Do you have a family member or friend who you thought was a property mogul with 5 or more properties? Have you ever wondered how they’ve achieved this?
You first thought was probably “he must have had a big inheritance,” or “If only I had rich parents.” You might be right, you might not be. But the fact is everyone had to start from somewhere.
And how did they start? It all started in their mind.
Data from the ATO shows more than 1.8 million Australian owns one investment property, but the figure for investors who owns five properties drops dramatically to less than 15,000. Have you ever wondered why most property investors never get past their first property investment, while only a small group of property investors are able to use properties as a vehicle to achieving financial independence?
Mindset is the first and most important factor I believe in achieving success in property investing. Like pursuing any worthwhile cause, if you want to get ahead of the pack, you will need to have a different mentality from the pack.
Here are 10 steps you can take to train yourself to have an investor mindset
1. Find the 'Why': Find your reason for wanting to invest, money is great and everyone wants more, but what is the burning desire that makes you want to change your current circumstances. Whether you are motivated by a 9 to 5 job that you despise, the need to pick yourself up after a failed marriage or relationship, or wanting to retire with more than the bare minimum, successful investors with large property portfolios either had or created a desire to achieve greatness. Aim high and clearly visualise what success will look like. as with every epic journey, the road ahead is never a straight path; you need to refer back to that underlying reason to keep yourself motivated when the going gets tough.
2. Goal setting: Sit down and plan out what you want to achieve between now and retirement, be as specific as you can and don’t be afraid to dream big. Do you enjoy what you do and want to work 3 days a week in 10 years time and have 50k passive income from properties? Or you hate your job so much you want to retire in 2 years time with 100k passive income? Once you have a goal in mind you can start to work backwards. Take your dreams of becoming a successful investor seriously so they become reality.

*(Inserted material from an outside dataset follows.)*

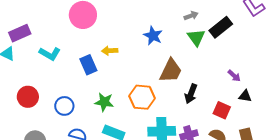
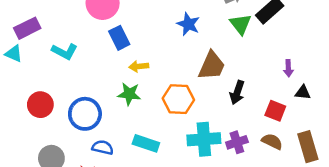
yellow arrow: (110, 51) -> (139, 66), moved
blue rectangle: (88, 65) -> (119, 38), moved
purple arrow: (234, 76) -> (288, 68), turned 48
green star: (104, 102) -> (129, 94), moved
blue circle: (64, 106) -> (85, 114), size x1.4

3. Develop your investment plan: With the assistance of an expert such as a mortgage broker that understands property investing and the complexity that goes into maximising your borrowing capacity and building a large portfolio; Start to plan out a strategy around the goals you’ve set. As you can imagine, the strategy employed to achieve 100k passive income in 20 years is drastically different from achieving 100k passive income in just 2 years. An expert can help map out your investment journey to ensure you achieve your investment goals with the least amount of time possible, at an involvement and risk level that fits in with your circumstances.

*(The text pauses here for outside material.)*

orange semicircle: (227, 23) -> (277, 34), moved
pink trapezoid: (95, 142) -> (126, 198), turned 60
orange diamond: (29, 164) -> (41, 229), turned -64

4. Self education: There is a wealth of information available on property investing on the internet. Attend seminars and workshops where you can connect with like-minded investors. Surround yourself with a great team of people who you can rely on to bounce ideas of one another is so much better than doing it on your own. Just do your due diligence and be wary of spruikers! There are plenty in every industry and in properties it is no different.

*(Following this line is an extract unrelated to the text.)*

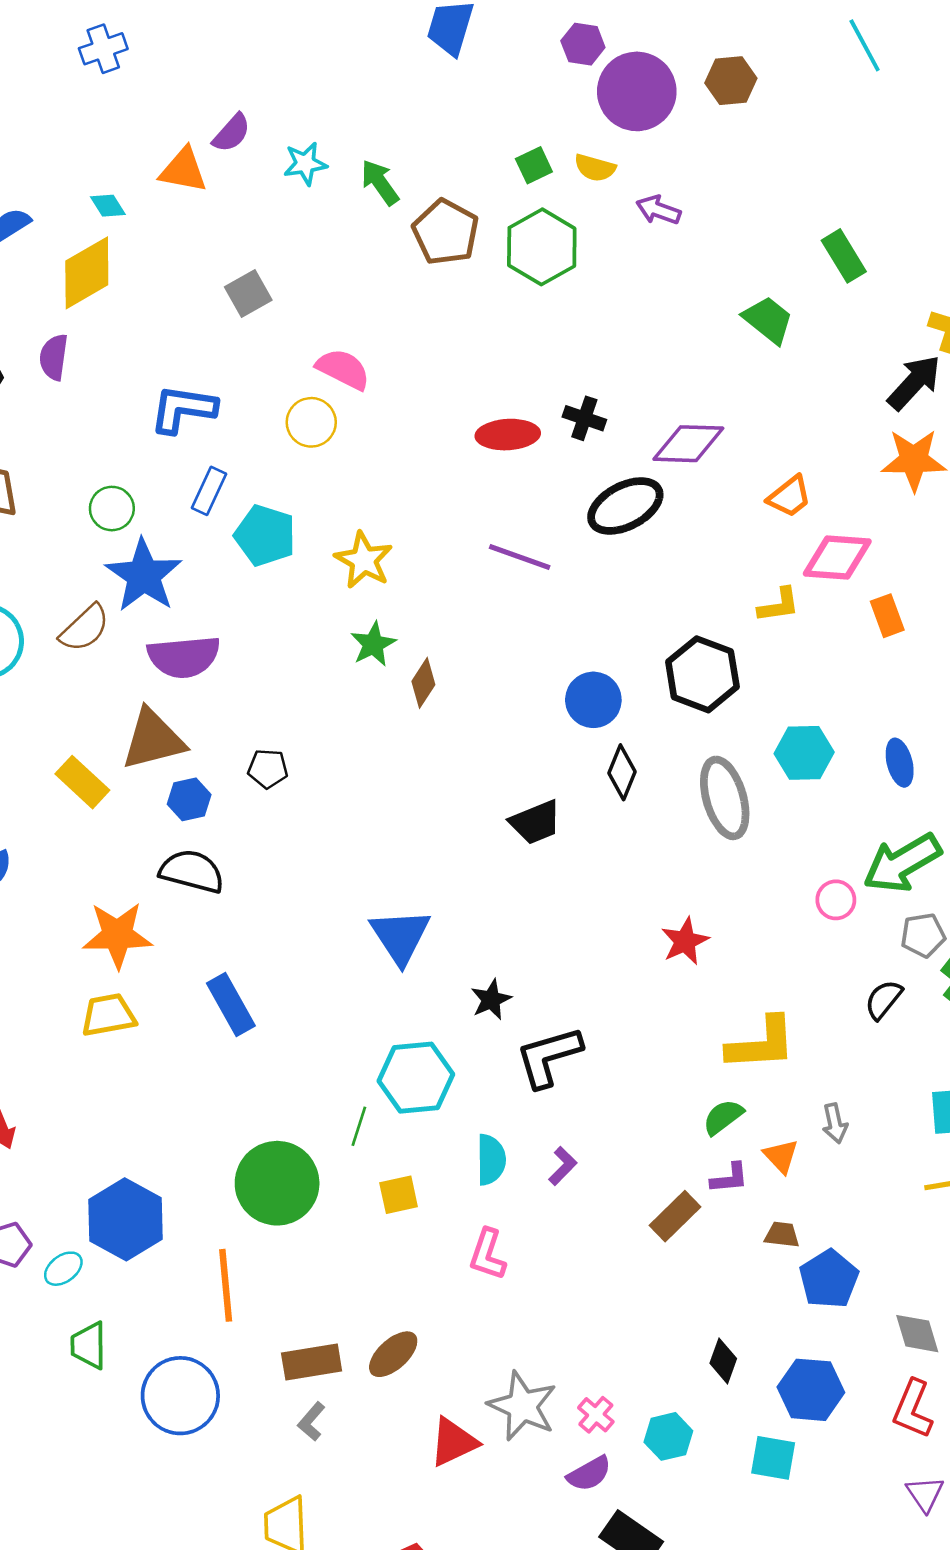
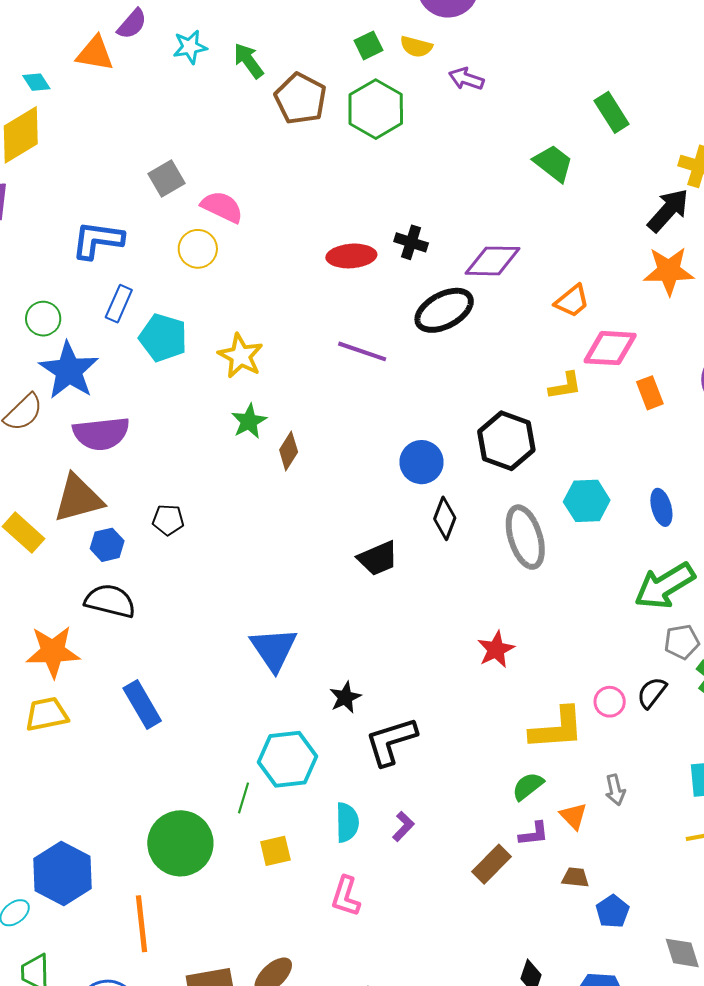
gray square: (248, 294) -> (166, 179), moved
pink circle: (836, 900) -> (610, 702), moved
blue pentagon: (829, 1279) -> (613, 911), size x0.7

5. Making sacrifices: Those with investor mindset are willing to make short term sacrifices for long term results. In other words, they prioritise investing over spending. The beauty of investing is the compound effect. You play now and pay later; or you pay now, and play later (with compounding effect). Remember, there are no shortcuts to any place worth going.
“There are no shortcuts to any place worth going.
- Beverly Sills"
6. Emotions in investing: Removing emotions from investment decisions is critical if you are going to make logical and objective decisions. Just because you don’t like timber floorboards does not mean your future tenant will not also. It is critical to not get emotionally attached to your investments, which can cloud your judgement.
7. Think outside the box: Too often new investors look in their neighbourhood for their first investment. “I know the area, I’m happy to live here, I am sure everyone else does also.” Australia is a big place, investing in your backyard is likely not to be the best choice for your investment strategy. Investing interstate also allows you to enter an otherwise unaffordable market such as Inner West Sydney, or to provide diversity to your investment portfolio.
8. Learn to filter out the good advice from the bad: Using an example from “The richest man in Babylon”, don’t take advice from a sheep herder when buying jewellry. There will always be naysayers who try to discourage or criticise your investment decisions, some might even come from close friends or family. While they mean well, they are likely not well informed. Don’t let those 'dream killers' persuade you to give up on your goals and dreams. Associate yourself with other like-minded investors who will support and guide you through your journey.
9. Analysis Paralysis: Due diligence is important, but over analyses can also be detrimental. Some people are often caught up with making their first investment the perfect one; they research properties endlessly and soon become overwhelmed with all the decisions, and end up giving up in frustration, which brings to my last point...
10. The Art of the start: The best part about property investing is time heals all. What you really need to do is begin by TAKING ACTION TODAY!